The research was approved by the Ethics Research Committee of the Federal University of Sao Paulo with protocol number 1556/10. Scientific papers were studied regarding our model and methodological approach for the period from January 2008 up until January 2011. The research was performed using databases: PubMed, EMBASE and LILACS. The main keywords used were "animal models, burns and rats". This was done in accordance with the DeCS/MeSH version and by also crossing information using the keyword "and".
By applying such norms and procedures, 221 papers were identified. In PubMed there were 159 articles under the quoted parameters. Of this total, however, excluded were: a) 11 articles considering esophagus burns, b) 12 articles dealing with burns to the eye, c) five relating to inhalation burn lesions, d) nine articles considering hemorrhagic shock, e) one article which used the pig as the experimental animal, f) 45 non-experimental studies resulting in selecting 76 articles for research.
Considering EMBASE, 60 studies were found. However, one was excluded due to esophagus burn, 15 were also excluded due to eye burns, another due to inhalation burn lesions, and another five were excluded as they were non-experimental studies, resulting in 38 cases being selected. Regarding LILACS, only two studies were encountered and none excluded. Finally, the research review was undertaken using 116 studies and all specifically dealing with rats as a model concerning skin burns.

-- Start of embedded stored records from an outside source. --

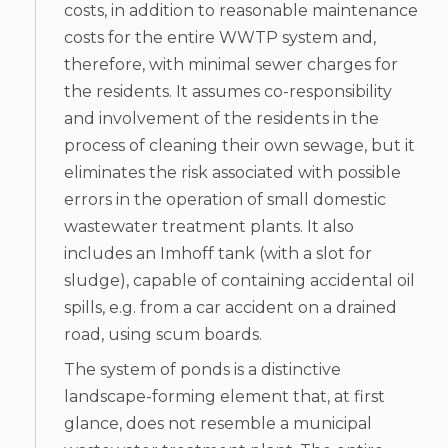
costs, in addition to reasonable maintenance
costs for the entire WWTP system and,
therefore, with minimal sewer charges for
the residents. It assumes co-responsibility
and involvement of the residents in the
process of cleaning their own sewage, but it
eliminates the risk associated with possible
errors in the operation of small domestic
wastewater treatment plants. It also
includes an Imhoff tank (with a slot for
sludge), capable of containing accidental oil
spills, e.g. from a car accident on a drained
road, using scum boards.
The system of ponds is a distinctive
landscape-forming element that, at first
glance, does not resemble a municipal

The methodology used in these studies was very heterogeneous. As a result, it was not possible to determine all data regarding each of the studies. This was due to the absence of details in the methodology or in other sections of the text. Therefore, it was not possible to perform a complete statistical analysis of the data and the results presented are relative numbers.
The research was organized according to the methodology of how the burn could be produced on the rats' skin respecting extension and depth of burn, considering the causal agent of the burn, temperature and agent exposure time, parts of the body where the burns were located, specific local effects or systemic effects. Anesthetics used were also considered for determining research results, including the preparation of the area of the body, the laboratorial analysis and its techniques applied to the experiments, analgesia and fluid therapy during the post-op period, the use of antibiotics and the time interval following the burn up until commencement of the laboratorial analysis.
Considering that some articles had as their objective to evaluate the biological processes related to burns through: a) histological, b) protein or c) genetic analysis, these were correlated to lesions caused in animals researched with: a) light microscopy, b) imuno-histochemistry, c) ELISA, d) Western-Blot, e) electrophoresis, and f) PCR.
The technique of generation burn surface
The techniques used to generate burn surfaces for experimental model included heated water, incandescent instruments and electricity.
Of the 116 selected studies, 78/116 (67.24%) described the burns model. Studies with heated water were represented in 45/78 (57.6%). Incandescent instruments were mentioned in 27/78 (34.6%). Electricity and paraffin in 5/78 (6.4%), while Cobalt was cited in 1/78 (1.2%). Heated water model was made in a recipient that had its liquid heated up to the determined temperature fixed by author.
Size and thickness of burn
Of the 116 studies, 86/116 (74.1%) described the generation of superficial and deep wounds. In 2/86 (2.3%) first and second degree burns were identified; in 30/86 (34,9%) second degree burns were mentioned; while in 54/86 (62.8%) third degree burns were described. The 30/116 (25.8%) remaining provided no details regarding the resulting degree of burn. The size of the burn relative to the total body area presented a wide variation, with values ranging from 1% up to 60% of body surface area. The burnt area obtained via the use of instruments was influenced by the size of the tip of the instrument and the amount of time the instrument was exposed to the anatomic area of the animal.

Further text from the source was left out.